**Task description**
Please report every line from the material that contains the word "Zeit".

**Given records**
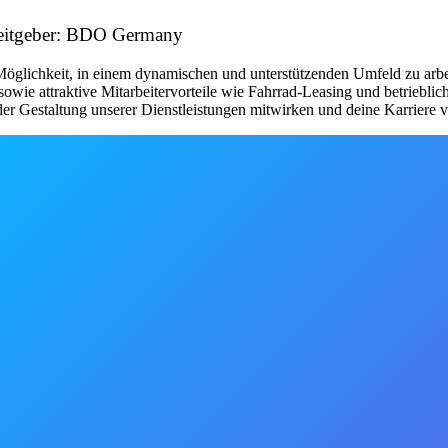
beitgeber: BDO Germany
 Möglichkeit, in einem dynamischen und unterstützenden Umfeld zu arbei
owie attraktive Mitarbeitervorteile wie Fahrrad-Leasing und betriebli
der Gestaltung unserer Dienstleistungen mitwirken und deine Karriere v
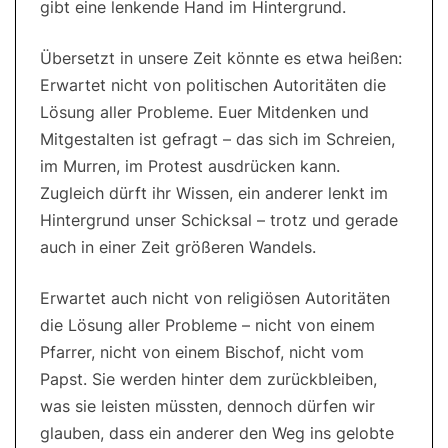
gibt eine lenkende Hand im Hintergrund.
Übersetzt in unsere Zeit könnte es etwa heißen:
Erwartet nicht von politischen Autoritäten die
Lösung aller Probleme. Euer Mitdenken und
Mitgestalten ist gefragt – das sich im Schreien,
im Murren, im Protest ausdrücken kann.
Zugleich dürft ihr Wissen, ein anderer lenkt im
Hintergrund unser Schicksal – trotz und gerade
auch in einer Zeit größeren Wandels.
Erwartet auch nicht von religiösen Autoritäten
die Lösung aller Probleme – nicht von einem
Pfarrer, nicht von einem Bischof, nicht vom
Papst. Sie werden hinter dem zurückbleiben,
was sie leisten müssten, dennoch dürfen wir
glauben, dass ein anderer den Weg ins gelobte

--

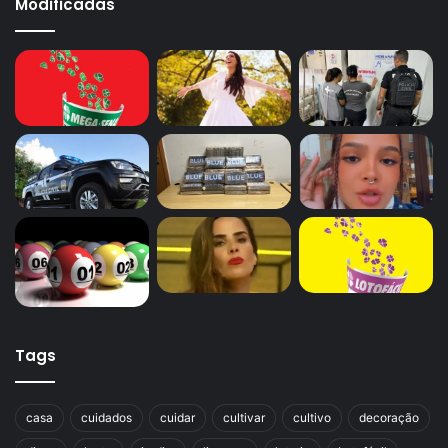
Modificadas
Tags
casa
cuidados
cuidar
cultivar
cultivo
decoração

---

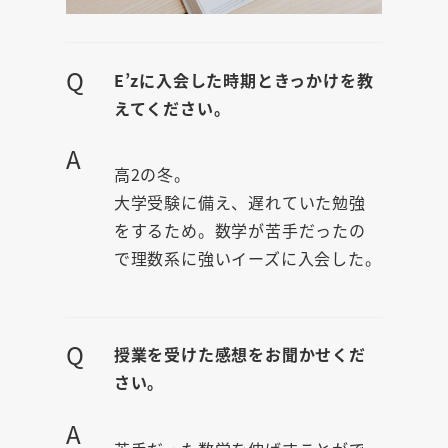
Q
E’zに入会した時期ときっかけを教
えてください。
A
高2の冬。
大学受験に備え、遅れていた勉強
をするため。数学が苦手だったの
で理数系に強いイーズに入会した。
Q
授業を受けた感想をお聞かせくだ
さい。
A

**Reply**
Übersetzt in unsere Zeit könnte es etwa heißen:
auch in einer Zeit größeren Wandels.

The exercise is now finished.